(What you have to do):
Copy the data exactly; pictures stay out of the copy.

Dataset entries

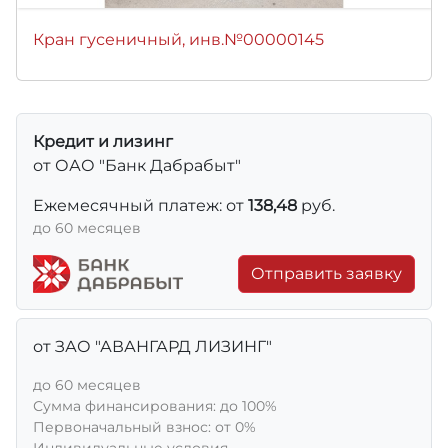
Кран гусеничный, инв.№00000145
Кредит и лизинг
от ОАО "Банк Дабрабыт"
Ежемесячный платеж: от
138,48
руб.
до 60 месяцев
Отправить заявку
от ЗАО "АВАНГАРД ЛИЗИНГ"
до 60 месяцев
Сумма финансирования: до 100%
Первоначальный взнос: от 0%
Индивидуальные условия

(Response to this task):
Кран гусеничный, инв.№00000145
Кредит и лизинг
от ОАО "Банк Дабрабыт"
Ежемесячный платеж: от
138,48
руб.
до 60 месяцев
Отправить заявку
от ЗАО "АВАНГАРД ЛИЗИНГ"
до 60 месяцев
Сумма финансирования: до 100%
Первоначальный взнос: от 0%
Индивидуальные условия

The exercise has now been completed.